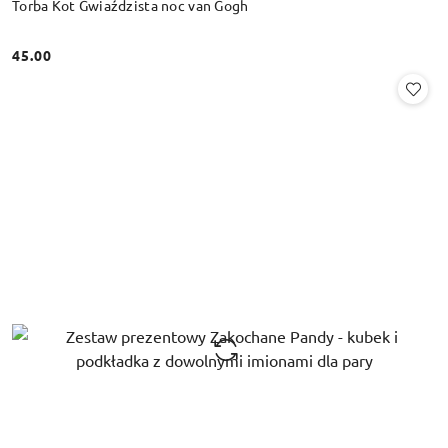
Torba Kot Gwiaździsta noc van Gogh
45.00
Cena:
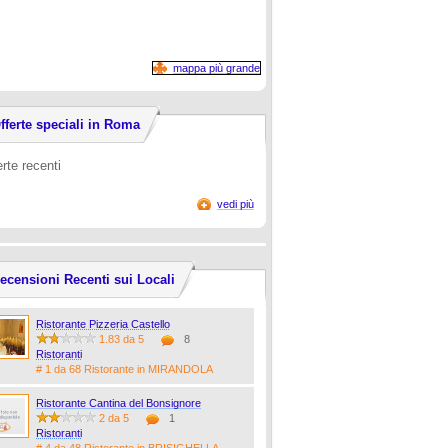
mappa più grande
fferte speciali in Roma
erte recenti
vedi più
ecensioni Recenti sui Locali
Ristorante Pizzeria Castello
1.83 da 5
8
Ristoranti
# 1 da 68 Ristorante in MIRANDOLA
Ristorante Cantina del Bonsignore
2 da 5
1
Ristoranti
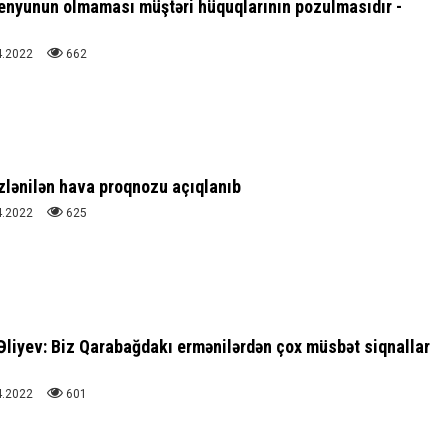
enyunun olmaması müştəri hüquqlarının pozulmasıdır -
4.2022
662
zlənilən hava proqnozu açıqlanıb
4.2022
625
Əliyev: Biz Qarabağdakı ermənilərdən çox müsbət siqnallar
4.2022
601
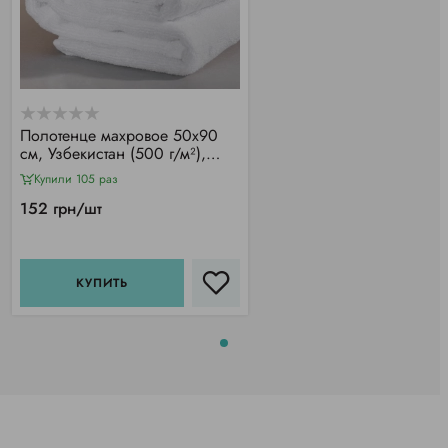
Полотенце махровое 50х90
см, Узбекистан (500 г/м²),
белое
Купили 105 раз
152 грн/шт
КУПИТЬ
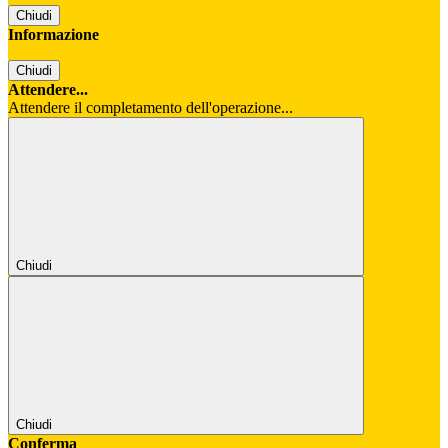
Chiudi
Informazione
Chiudi
Attendere...
Attendere il completamento dell'operazione...
Chiudi
Chiudi
Conferma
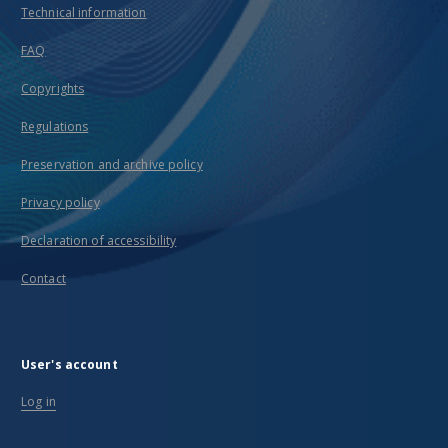
Technical information
FAQ
Copyrights
Regulations
Preservation and archive policy
Privacy policy
Declaration of accessibility
Contact
User's account
Log in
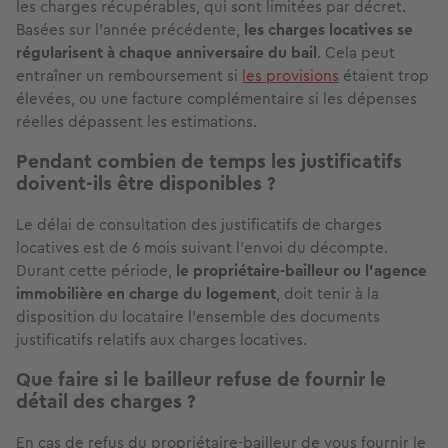
les charges récupérables, qui sont limitées par décret.
Basées sur l’année précédente,
les charges locatives se
régularisent à chaque anniversaire du bail
. Cela peut
entraîner un remboursement si
les provisions
étaient trop
élevées, ou une facture complémentaire si les dépenses
réelles dépassent les estimations.
Pendant combien de temps les justificatifs
doivent-ils être disponibles ?
Le délai de consultation des justificatifs de charges
locatives est de 6 mois suivant l'envoi du décompte.
Durant cette période,
le propriétaire-bailleur ou l'agence
immobilière en charge du logement
, doit tenir à la
disposition du locataire l'ensemble des documents
justificatifs relatifs aux charges locatives.
Que faire si le bailleur refuse de fournir le
détail des charges ?
En cas de refus du propriétaire-bailleur de vous fournir le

■ **Exercise description**
Should a picture appear among the entries, skip it and copy the rest exactly.

■ **Solution**
Torba Kot Gwiaździsta noc van Gogh
45.00
Cena:
mappa più grande
fferte speciali in Roma
erte recenti
vedi più
ecensioni Recenti sui Locali
Ristorante Pizzeria Castello
1.83 da 5
8
Ristoranti
# 1 da 68 Ristorante in MIRANDOLA
Ristorante Cantina del Bonsignore
2 da 5
1
Ristoranti
enyunun olmaması müştəri hüquqlarının pozulmasıdır -
4.2022
662
zlənilən hava proqnozu açıqlanıb
4.2022
625
Əliyev: Biz Qarabağdakı ermənilərdən çox müsbət siqnallar
4.2022
601
Полотенце махровое 50х90
см, Узбекистан (500 г/м²),
белое
Купили 105 раз
152 грн/шт
КУПИТЬ
Chiudi
Informazione
Chiudi
Attendere...
Attendere il completamento dell'operazione...
Chiudi
Chiudi
Conferma
Technical information
FAQ
Copyrights
Regulations
Preservation and archive policy
Privacy policy
Declaration of accessibility
Contact
User's account
Log in
les charges récupérables, qui sont limitées par décret.
Basées sur l’année précédente,
les charges locatives se
régularisent à chaque anniversaire du bail
. Cela peut
entraîner un remboursement si
les provisions
étaient trop
élevées, ou une facture complémentaire si les dépenses
réelles dépassent les estimations.
Pendant combien de temps les justificatifs
doivent-ils être disponibles ?
Le délai de consultation des justificatifs de charges
locatives est de 6 mois suivant l'envoi du décompte.
Durant cette période,
le propriétaire-bailleur ou l'agence
immobilière en charge du logement
, doit tenir à la
disposition du locataire l'ensemble des documents
justificatifs relatifs aux charges locatives.
Que faire si le bailleur refuse de fournir le
détail des charges ?
En cas de refus du propriétaire-bailleur de vous fournir le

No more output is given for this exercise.